Pierre-Lannoy / wp-decalog

Capture and log events, metrics and traces on your site. Make WordPress observable - finally!
https://perfops.one/
GNU General Public License v3.0
64 stars 8 forks source link

Error [0] Metric not found: wordpress_php_php:error_nonfatal #39

Closed JanThiel closed 1 year ago

JanThiel commented 1 year ago

Describe the bug We do tests with the PHP8 upgrade at the moment. After we upgraded the installation to 8.1 our logs were flooded with the "Metric not found" Error above for each and every WP-CLI run. I hope and believe it is related. But the PHP upgrade is the only recent change which could have triggered this. We were able to reproduce this with Decalog 3.6.0 as well as 3.6.2 against Datadog. We have DD Events and DD Metrics configured and setup against Datadog. When we pause / disable DD Metrics the error disappears.

Here is the stacktrace which oddly ends with decalog_run :-/

decalog_run,
include_once(`/plugins/wp-decalog/decalog.php`),
require(`wp-settings.php`),
WP_CLI\Runner->load_wordpress,
WP_CLI\Runner->start,
WP_CLI\Bootstrap\LaunchRunner->process,
WP_CLI\bootstrap,
include(`phar:///usr/local/wp/wp/vendor/wp-cli/wp-cli/php/wp-cli.php`),
include(`phar:///usr/local/wp/wp/php/boot-phar.php`)

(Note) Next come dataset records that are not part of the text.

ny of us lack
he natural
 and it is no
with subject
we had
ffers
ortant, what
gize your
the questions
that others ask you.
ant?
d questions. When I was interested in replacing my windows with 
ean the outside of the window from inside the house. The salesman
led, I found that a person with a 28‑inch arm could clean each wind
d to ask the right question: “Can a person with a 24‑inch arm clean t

To Reproduce Steps to reproduce the behavior:

  1. Enable and configure DD Metrics
  2. Switch a running site from PHP7.4 to PHP8.1
  3. Run any command on WP-CLI

Expected behavior No error at all :-) Or an idea / hint how to do something against this.

Screenshots

Environment (please complete the following information):

Pierre-Lannoy commented 1 year ago

Hello @JanThiel ! Thank you for this report (perfect, as always). Let me find what's going on…

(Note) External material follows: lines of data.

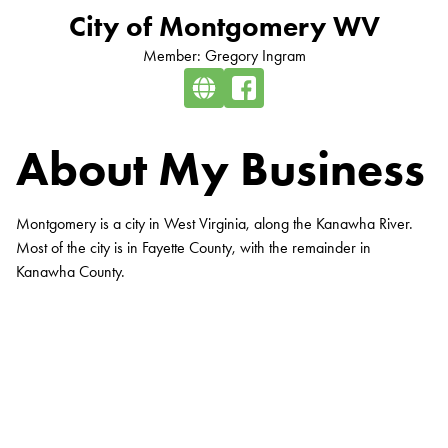
City of Montgomery WV
Member: Gregory Ingram
About My Business
Montgomery is a city in West Virginia, along the Kanawha River.
Most of the city is in Fayette County, with the remainder in
Kanawha County.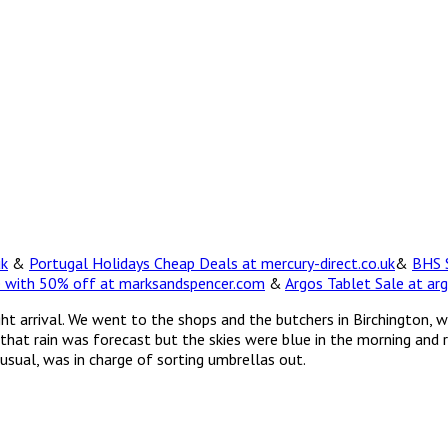
uk
&
Portugal Holidays Cheap Deals at mercury-direct.co.uk
&
BHS S
e with 50% off at marksandspencer.com
&
Argos Tablet Sale at arg
 night arrival. We went to the shops and the butchers in Birchingt
 that rain was forecast but the skies were blue in the morning and
usual, was in charge of sorting umbrellas out.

Pierre-Lannoy commented 1 year ago

Hello @JanThiel ! I'm currently working on this fu***ng issue and wondering if you're in development or production profile (I think it's development profile, but I need to be sure)?

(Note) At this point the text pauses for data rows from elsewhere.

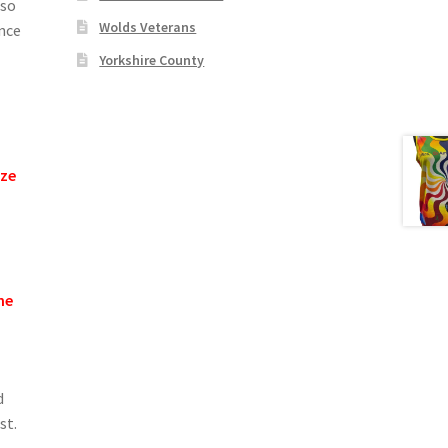
lso
Wolds Veterans
ance
Yorkshire County
ize
he
d
st.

Pierre-Lannoy commented 1 year ago

I've made a fix what I assume is the error. I will release the new version in some minutes ;)

JanThiel commented 1 year ago

Although it might be too late, the environment is setup with these:

define( 'WP_ENVIRONMENT_TYPE', 'staging' );
define( 'WP_DEBUG', true );
define( 'WP_DEBUG_DISPLAY', false );
define( 'WP_DEBUG_LOG', false );
define( 'SAVEQUERIES', true );

I believe that triggers DEV mode :-)

Pierre-Lannoy commented 1 year ago

Yes :) Normally, the 3.6.3 release solves this problem. Can you provide me with feedback once you have tested it? Nothing urgent, eh!

JanThiel commented 1 year ago

Just tested and it looks fixed to me :-) Thank you very much Pierre!

JanThiel commented 1 year ago

Hey @Pierre-Lannoy I do have to reopen this issue. 3.6.3 and more sites on PHP 8.1 are popping this error again.

Pierre-Lannoy commented 1 year ago

Hello @JanThiel ! Sorry to hear that :/ That's very strange, I haven't released new version since some months now. Did you have modified something to wp-cli (version, environment, etc.)?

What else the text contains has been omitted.